Anytime the first ever four-time Indy 500 champion gives you a chance to be in the greatest spectacle in racing, you don’t wait, Veach added of Foyt’s offer.
“I was just so humbled he gave me this chance,” he said. “I’ve been very fortunate to have a solid reputation around the drivers, and they know I’ve been dreaming of this opportunity.”
AJ Foyt’s son Larry had developed a friendship with Veach and knew the Stockdale, Ohio native was looking for a ride in the 500. At the same time, Foyt Racing was thinking about adding a third car to the field. It was a natural fit.
The only hurdle Veach had to jump was to come up with a sponsor.
No problem. The Ladies’ Professional Golf Association stepped up and met Veach’s need.
The LPGA has added a new tournament his year.
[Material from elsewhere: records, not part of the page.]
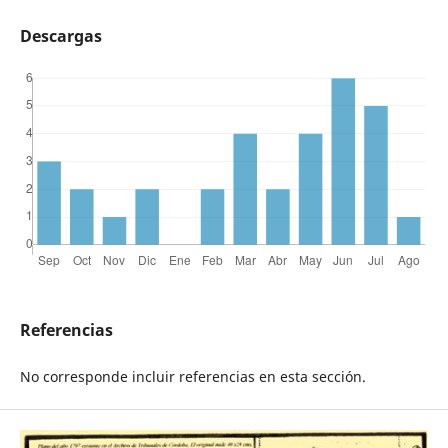
Descargas
Referencias
No corresponde incluir referencias en esta sección.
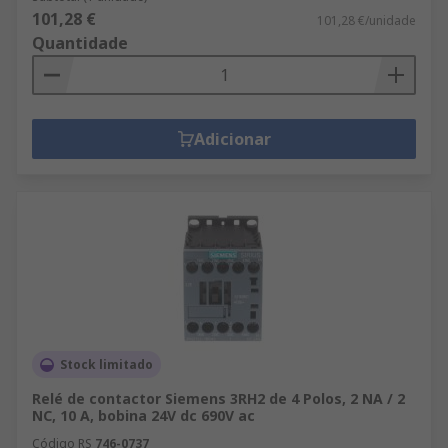
101,28 €
101,28 €/unidade
Quantidade
Adicionar
Stock limitado
Relé de contactor Siemens 3RH2 de 4 Polos, 2 NA / 2
NC, 10 A, bobina 24V dc 690V ac
Código RS
746-0737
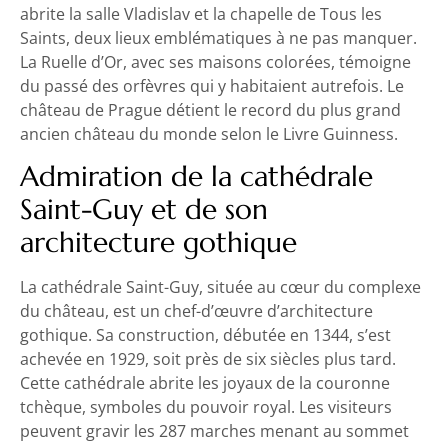
abrite la salle Vladislav et la chapelle de Tous les
Saints, deux lieux emblématiques à ne pas manquer.
La Ruelle d’Or, avec ses maisons colorées, témoigne
du passé des orfèvres qui y habitaient autrefois. Le
château de Prague détient le record du plus grand
ancien château du monde selon le Livre Guinness.
Admiration de la cathédrale
Saint-Guy et de son
architecture gothique
La cathédrale Saint-Guy, située au cœur du complexe
du château, est un chef-d’œuvre d’architecture
gothique. Sa construction, débutée en 1344, s’est
achevée en 1929, soit près de six siècles plus tard.
Cette cathédrale abrite les joyaux de la couronne
tchèque, symboles du pouvoir royal. Les visiteurs
peuvent gravir les 287 marches menant au sommet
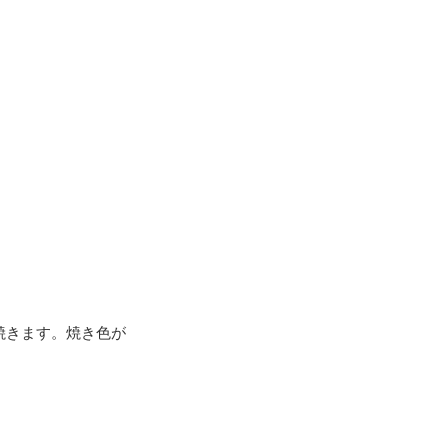
焼きます。焼き色が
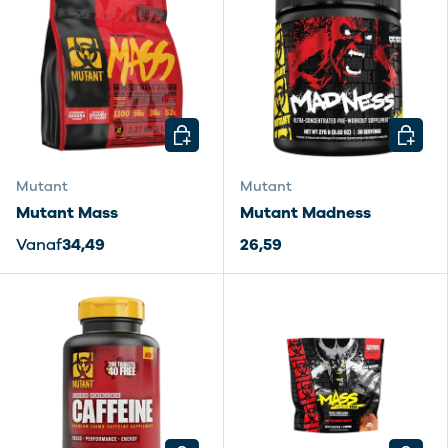
KIES MOGELIJKHEDEN
KIES M
Mutant
Mutant
Mutant Mass
Mutant Madness
Vanaf
34,49
26,59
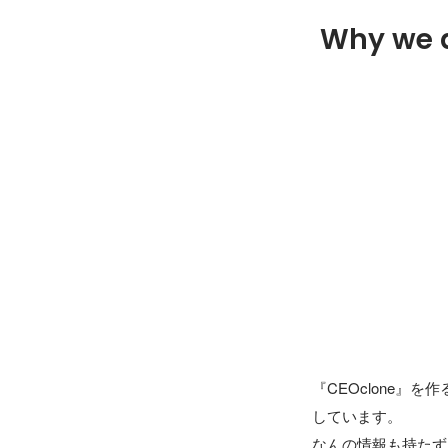
Why we 
『CEOclone
しています。

なんの情報も持たず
It’s the Indy Women In Tech Championship sponsored by Guggenheim. The event is new to the tour, and Veach is also new to the 500. They were the perfect pair since the tour will make its debut at the Indianapolis Motor Speedway – just like Veach.
“The car sponsorship will help bring recognition to the tour stopping here in September,” Veach said. “I’m very grateful they are going to be my sponsor.”
Veach, who graduated from the Ohio Virtual Academy, technically does have to qualify for the race. But since there are only 33 slots and 33 entrants, the odds seem good he will make the time needed to be in the field.
He first attended the Indianapolis 500 in 2007. The next year he had to miss due to his brother’s graduation, but he has come back every year since. “It’s such a special place,” he said. “It’s just magical, and I’m so thrilled to be living out my dream and racing here.”
Since Veach was 4 years old, he can remember wanting to drive in the Indianapolis 500. Over the past 10 years, he has been “busting my butt” to make it happen. His realistic goal the past decade was to get where he is now — a few weeks away from the Brickyard.
“You keep telling yourself it’s going to happen, and you sacrifice so much in your life and go on blind faith,” he said. “And when you finally get that chance, it’s such a relief.”
Veach knows he must perform now that he’s in the biggest race of his young career.
He plans to “spend as much time as possible” with his mechanics and engineers to prep the car. He will spend the mornings working with his personal trainer to get into top physical shape, and during the afternoons, he will be in the race shop with his crew.
“I have to know this car inside and out,” he said. “I’m dedicated to showing them what I can do on the track.”
Up until now, the biggest achievement Veach had was also at Indianapolis last year. He was the first Indy Lights driver to average more than 200 mph at the Speedway. “Any time you can make history here, it’s special,” he said.
The Indy Lights series is the highest level of junior racing in America. Instead of topping out at 240 mph like Indy cars, the Indy Lights cars usually top out at 212 mph.
Besides driving in the race, Veach has another honor. His car will be No. 40 and that is significant to the rookie. It was 40 years ago when AJ Foyt won his fourth checkered flag, and he was the first driver to ever do so. “It’s a big privilege for me to have that number,” he said.
Although Veach will realize his dream and compete with some of the world’s most talented drivers, he doesn’t lose sight of his beginnings in a rural Southern Ohio town of about 250 people.
“I’ve always had great people around me,” he said. “Especially my father who encouraged and helped me at a young age. He always told me anything is possible, and I’m finding that out now.”
On May 28, all of Stockdale and Minford will be cheering for Veach and No. 40.
“I know so many people will be pulling for me back home,” he said. “I have a wonderful support system there, and I’m going to do all I can do make our little town proud.”